* [TASK DETAILS]: Your response should be a copy of each line in the listing below that includes the word "SundayMondayTuesdayWednesdayThursdayFrid".

**** THE DATA

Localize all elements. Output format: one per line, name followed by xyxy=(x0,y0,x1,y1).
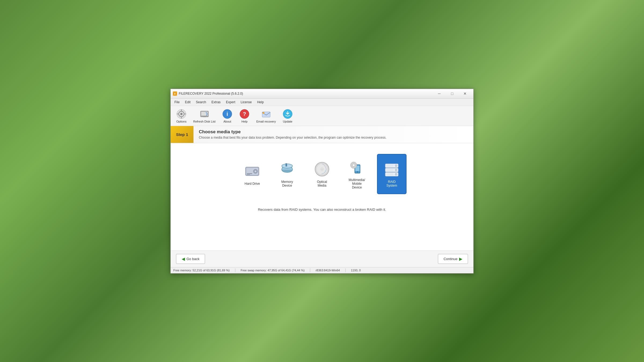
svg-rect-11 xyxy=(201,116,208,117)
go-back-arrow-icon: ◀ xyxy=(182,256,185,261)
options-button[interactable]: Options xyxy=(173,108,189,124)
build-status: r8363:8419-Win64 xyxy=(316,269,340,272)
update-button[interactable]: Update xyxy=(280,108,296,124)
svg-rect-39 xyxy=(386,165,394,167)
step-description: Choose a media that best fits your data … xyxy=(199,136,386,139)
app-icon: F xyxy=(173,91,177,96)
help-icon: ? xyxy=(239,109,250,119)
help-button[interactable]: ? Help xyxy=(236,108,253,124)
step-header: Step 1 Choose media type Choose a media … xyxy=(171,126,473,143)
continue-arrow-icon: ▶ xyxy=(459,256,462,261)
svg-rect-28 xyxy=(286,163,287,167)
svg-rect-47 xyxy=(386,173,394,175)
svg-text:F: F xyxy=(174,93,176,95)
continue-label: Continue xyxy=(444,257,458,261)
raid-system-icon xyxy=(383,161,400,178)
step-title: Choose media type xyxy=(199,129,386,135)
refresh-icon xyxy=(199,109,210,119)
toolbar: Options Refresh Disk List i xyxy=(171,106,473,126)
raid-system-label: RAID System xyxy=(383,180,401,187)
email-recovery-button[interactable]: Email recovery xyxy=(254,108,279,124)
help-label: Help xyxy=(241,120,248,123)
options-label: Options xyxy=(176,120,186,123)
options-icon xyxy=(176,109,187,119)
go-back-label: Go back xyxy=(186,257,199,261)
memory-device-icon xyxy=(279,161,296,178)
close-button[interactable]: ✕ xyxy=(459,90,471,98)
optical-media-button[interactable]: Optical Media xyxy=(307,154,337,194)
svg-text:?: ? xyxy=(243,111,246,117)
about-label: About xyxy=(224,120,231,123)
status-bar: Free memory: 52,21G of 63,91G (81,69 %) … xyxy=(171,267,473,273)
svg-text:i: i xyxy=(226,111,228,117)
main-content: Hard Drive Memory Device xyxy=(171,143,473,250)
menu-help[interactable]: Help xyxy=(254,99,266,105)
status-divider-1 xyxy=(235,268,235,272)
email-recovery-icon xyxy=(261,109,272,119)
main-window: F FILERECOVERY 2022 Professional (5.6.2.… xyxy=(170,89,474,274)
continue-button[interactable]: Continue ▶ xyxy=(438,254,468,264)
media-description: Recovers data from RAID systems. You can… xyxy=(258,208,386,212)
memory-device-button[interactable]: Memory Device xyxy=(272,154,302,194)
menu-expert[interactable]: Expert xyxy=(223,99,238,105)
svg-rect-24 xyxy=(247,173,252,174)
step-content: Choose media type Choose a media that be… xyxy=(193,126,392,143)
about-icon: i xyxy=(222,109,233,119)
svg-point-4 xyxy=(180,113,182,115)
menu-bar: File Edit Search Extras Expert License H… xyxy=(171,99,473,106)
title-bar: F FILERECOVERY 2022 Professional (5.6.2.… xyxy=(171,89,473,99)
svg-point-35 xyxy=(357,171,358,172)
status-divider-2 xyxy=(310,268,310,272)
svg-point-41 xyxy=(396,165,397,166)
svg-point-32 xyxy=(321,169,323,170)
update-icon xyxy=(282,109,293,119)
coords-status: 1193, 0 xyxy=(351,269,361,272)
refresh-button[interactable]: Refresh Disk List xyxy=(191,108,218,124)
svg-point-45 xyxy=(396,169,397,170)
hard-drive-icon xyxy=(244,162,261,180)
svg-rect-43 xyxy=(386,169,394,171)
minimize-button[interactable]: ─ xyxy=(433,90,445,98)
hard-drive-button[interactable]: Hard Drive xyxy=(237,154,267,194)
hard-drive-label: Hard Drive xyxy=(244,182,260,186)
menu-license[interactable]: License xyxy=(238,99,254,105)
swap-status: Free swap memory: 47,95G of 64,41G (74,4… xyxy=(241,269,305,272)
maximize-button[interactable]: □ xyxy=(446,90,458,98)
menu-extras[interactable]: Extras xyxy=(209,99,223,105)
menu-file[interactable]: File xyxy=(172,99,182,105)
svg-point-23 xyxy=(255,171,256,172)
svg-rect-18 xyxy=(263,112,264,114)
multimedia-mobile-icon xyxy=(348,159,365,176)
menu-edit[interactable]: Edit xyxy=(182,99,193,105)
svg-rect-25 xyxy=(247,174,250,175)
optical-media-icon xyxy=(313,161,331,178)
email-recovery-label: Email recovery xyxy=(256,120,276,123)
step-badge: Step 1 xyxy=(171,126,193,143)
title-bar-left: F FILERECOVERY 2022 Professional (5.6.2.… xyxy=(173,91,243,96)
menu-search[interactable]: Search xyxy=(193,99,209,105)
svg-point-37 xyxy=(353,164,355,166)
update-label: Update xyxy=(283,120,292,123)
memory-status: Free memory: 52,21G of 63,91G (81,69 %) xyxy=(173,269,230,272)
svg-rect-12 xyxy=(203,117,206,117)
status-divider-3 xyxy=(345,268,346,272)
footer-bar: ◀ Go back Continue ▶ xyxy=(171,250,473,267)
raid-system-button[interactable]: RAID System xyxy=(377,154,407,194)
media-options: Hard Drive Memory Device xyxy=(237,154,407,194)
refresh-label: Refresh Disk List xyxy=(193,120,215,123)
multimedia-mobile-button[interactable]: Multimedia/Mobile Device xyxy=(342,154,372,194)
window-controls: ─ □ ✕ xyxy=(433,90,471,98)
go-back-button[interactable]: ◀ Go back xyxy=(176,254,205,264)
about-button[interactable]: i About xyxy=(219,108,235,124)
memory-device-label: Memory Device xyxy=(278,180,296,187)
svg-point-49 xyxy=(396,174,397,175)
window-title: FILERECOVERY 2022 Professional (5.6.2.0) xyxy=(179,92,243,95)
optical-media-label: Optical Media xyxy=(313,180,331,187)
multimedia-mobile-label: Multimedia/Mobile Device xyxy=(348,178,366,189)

********
**** THE DATA

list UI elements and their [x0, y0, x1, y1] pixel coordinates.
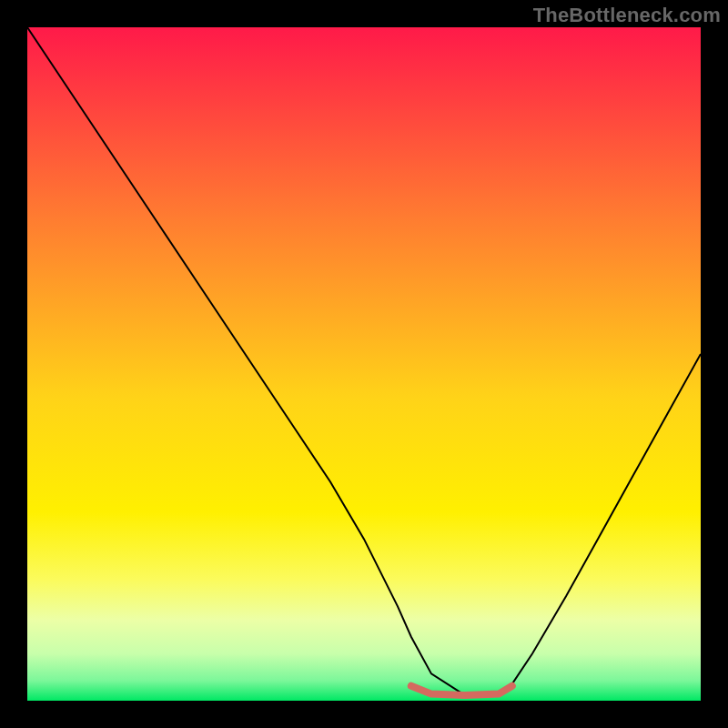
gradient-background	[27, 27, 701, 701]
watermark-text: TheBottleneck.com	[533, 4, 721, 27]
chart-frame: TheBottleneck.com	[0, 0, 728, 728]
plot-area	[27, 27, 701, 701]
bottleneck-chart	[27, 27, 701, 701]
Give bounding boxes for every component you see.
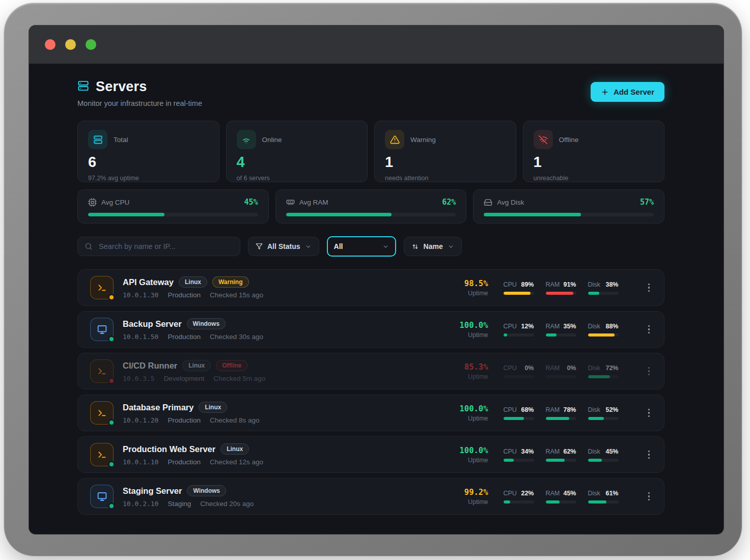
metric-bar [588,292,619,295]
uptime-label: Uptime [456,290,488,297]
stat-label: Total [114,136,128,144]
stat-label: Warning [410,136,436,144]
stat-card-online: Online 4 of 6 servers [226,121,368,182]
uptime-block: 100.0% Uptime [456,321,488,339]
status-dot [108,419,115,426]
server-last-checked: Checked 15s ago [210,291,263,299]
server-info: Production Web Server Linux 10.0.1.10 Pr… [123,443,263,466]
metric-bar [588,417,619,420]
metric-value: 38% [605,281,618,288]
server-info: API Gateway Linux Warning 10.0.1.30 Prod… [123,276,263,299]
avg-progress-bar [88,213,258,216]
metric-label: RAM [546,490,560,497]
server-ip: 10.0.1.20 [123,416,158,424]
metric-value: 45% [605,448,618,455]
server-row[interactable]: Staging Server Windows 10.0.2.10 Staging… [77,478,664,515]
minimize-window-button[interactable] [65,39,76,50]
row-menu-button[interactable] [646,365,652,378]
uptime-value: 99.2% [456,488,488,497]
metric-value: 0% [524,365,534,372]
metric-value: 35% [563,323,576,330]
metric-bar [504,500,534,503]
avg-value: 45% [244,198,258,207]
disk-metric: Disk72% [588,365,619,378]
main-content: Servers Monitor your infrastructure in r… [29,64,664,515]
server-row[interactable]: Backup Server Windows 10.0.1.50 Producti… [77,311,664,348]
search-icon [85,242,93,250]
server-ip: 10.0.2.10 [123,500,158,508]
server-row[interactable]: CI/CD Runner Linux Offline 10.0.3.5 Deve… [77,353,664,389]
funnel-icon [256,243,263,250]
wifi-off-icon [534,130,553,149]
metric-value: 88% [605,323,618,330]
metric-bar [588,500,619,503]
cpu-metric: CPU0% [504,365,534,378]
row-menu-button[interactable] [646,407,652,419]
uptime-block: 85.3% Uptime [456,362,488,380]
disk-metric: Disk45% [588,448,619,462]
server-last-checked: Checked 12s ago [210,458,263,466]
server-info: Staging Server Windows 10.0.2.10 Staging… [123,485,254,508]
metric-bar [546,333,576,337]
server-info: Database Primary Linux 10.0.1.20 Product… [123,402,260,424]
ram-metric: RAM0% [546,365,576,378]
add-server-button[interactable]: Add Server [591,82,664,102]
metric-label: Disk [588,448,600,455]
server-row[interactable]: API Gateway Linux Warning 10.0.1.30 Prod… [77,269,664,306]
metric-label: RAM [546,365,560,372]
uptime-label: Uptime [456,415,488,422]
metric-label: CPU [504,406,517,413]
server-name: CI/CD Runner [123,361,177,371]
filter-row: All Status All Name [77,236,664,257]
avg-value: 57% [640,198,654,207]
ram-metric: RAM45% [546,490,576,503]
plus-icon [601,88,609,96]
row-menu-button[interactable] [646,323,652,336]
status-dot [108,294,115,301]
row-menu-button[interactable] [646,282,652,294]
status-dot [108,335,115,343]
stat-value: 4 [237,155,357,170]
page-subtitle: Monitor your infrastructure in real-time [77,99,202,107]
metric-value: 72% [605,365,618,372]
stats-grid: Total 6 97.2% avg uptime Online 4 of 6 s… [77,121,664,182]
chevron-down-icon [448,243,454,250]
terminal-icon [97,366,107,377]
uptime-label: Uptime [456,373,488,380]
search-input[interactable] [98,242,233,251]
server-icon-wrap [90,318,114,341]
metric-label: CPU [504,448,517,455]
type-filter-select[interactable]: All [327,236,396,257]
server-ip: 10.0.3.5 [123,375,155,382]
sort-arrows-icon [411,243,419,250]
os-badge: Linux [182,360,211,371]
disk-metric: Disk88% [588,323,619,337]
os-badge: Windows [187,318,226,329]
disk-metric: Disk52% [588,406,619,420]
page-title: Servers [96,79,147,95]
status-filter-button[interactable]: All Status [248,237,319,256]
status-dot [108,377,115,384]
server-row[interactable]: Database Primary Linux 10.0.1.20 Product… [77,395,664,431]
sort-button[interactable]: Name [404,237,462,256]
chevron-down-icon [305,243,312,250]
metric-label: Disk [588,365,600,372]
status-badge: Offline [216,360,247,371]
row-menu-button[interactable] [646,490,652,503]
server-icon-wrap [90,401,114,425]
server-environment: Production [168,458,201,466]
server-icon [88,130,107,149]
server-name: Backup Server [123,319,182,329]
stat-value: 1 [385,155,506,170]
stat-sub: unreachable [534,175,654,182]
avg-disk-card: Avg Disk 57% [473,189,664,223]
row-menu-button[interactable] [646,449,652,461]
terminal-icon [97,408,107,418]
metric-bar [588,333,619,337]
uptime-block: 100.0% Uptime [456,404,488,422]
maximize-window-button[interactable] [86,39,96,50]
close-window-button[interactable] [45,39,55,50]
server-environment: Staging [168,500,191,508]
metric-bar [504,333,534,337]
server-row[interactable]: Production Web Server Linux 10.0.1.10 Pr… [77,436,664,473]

********
**** THE DATA

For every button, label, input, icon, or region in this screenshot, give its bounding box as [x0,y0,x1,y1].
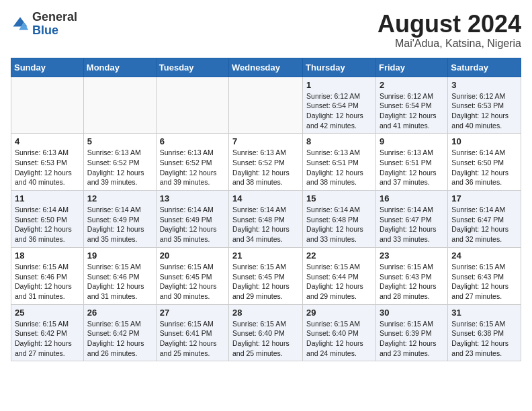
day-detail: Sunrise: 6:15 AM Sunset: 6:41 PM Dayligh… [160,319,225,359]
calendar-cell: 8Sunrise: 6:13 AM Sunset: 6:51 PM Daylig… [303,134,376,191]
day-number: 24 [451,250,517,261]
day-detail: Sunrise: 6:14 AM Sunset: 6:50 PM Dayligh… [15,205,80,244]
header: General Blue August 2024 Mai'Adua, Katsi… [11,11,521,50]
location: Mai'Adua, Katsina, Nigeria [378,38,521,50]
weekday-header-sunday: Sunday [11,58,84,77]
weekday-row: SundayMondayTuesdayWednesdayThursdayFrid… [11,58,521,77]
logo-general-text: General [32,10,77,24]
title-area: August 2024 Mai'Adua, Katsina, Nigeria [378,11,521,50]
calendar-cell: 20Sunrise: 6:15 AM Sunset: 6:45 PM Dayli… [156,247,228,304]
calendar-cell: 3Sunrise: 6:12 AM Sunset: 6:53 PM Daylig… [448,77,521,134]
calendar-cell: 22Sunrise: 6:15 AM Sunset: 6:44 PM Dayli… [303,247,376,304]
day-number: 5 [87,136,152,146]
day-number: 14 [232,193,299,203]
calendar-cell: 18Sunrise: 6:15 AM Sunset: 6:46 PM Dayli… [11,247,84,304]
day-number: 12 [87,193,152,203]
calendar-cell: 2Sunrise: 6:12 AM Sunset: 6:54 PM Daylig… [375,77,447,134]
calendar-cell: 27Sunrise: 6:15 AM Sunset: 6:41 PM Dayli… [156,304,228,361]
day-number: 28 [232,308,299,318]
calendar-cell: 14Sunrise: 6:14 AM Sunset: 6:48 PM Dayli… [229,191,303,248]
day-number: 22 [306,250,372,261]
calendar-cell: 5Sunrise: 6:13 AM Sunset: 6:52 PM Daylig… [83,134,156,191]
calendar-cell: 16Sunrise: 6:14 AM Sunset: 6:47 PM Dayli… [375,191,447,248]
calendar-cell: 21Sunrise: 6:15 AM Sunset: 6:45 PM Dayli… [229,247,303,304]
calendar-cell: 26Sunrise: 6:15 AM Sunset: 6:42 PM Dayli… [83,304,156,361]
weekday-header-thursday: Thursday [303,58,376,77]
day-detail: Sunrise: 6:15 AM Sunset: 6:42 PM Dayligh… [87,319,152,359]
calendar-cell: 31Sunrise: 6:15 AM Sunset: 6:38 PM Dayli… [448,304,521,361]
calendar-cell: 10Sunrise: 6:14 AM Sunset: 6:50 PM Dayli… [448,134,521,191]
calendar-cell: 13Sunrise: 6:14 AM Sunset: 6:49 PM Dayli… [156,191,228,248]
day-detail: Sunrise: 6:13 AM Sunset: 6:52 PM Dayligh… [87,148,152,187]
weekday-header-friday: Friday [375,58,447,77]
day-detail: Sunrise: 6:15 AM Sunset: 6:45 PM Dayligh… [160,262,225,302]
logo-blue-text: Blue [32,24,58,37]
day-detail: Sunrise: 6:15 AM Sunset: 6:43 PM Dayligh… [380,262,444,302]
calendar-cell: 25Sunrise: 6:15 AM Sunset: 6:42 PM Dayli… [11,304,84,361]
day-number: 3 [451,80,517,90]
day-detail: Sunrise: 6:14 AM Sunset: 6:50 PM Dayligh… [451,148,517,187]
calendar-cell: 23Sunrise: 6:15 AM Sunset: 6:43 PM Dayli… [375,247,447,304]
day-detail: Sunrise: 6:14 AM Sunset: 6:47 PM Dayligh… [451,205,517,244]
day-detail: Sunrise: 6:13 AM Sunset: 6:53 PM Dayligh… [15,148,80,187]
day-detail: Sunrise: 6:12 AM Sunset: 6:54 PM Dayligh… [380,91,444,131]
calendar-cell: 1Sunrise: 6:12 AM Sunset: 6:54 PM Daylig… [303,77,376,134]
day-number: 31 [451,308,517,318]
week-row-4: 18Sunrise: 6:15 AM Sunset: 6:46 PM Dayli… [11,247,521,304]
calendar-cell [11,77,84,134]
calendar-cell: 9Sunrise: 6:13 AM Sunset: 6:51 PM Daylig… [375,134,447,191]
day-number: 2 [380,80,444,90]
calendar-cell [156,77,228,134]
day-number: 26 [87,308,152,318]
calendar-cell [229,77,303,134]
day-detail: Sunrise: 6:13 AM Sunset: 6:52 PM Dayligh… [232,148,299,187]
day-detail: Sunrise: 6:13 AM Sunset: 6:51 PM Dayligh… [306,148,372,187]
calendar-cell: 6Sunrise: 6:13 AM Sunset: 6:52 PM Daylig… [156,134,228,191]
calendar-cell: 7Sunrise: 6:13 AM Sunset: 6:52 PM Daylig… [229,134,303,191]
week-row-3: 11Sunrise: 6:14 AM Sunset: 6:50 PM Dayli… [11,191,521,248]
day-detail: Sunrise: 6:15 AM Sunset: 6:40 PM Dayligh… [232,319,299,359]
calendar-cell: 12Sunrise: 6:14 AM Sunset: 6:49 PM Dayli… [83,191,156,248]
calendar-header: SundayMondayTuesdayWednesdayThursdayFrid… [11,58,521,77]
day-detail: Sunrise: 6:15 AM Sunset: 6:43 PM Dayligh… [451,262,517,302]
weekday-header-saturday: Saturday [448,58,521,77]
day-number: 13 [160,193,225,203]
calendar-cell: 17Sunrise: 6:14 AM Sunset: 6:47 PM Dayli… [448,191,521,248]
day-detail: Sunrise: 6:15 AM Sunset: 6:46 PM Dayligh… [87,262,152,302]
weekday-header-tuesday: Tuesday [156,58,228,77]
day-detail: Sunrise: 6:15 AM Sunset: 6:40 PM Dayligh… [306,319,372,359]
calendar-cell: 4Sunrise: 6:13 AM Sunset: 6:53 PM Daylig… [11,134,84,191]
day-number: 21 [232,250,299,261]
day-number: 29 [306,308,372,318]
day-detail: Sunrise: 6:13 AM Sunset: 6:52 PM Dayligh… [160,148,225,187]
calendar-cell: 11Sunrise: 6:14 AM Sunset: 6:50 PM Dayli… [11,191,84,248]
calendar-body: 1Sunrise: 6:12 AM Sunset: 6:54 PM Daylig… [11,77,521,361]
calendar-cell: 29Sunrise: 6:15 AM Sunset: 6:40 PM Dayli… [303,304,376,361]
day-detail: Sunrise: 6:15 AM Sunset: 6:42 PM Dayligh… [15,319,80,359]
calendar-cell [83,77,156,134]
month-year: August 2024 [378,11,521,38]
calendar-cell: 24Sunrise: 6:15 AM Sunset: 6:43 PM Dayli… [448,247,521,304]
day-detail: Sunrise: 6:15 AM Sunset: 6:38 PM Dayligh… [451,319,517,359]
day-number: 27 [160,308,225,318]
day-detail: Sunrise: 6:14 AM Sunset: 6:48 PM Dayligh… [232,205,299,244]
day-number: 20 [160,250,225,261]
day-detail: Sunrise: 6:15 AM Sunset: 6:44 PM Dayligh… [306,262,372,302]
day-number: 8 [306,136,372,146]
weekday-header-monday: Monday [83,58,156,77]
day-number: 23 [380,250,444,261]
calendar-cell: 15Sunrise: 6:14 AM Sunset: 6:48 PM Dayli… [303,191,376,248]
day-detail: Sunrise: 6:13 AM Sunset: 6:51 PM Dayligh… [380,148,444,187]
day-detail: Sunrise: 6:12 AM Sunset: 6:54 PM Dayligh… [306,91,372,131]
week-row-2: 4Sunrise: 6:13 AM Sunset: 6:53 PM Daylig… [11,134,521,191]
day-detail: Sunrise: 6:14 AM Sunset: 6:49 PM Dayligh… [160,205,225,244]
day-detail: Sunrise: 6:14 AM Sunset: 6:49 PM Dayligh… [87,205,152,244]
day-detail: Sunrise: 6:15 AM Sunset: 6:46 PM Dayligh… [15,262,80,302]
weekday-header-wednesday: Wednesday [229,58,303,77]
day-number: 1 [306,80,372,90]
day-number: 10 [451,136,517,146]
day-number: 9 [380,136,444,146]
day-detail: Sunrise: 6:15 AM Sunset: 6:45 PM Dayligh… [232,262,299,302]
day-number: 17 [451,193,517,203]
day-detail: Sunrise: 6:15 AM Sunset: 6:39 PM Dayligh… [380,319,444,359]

********

* [RESPONSE FOR THIS EXERCISE]:
weekday-row: SundayMondayTuesdayWednesdayThursdayFrid… [11,58,521,77]
calendar-header: SundayMondayTuesdayWednesdayThursdayFrid… [11,58,521,77]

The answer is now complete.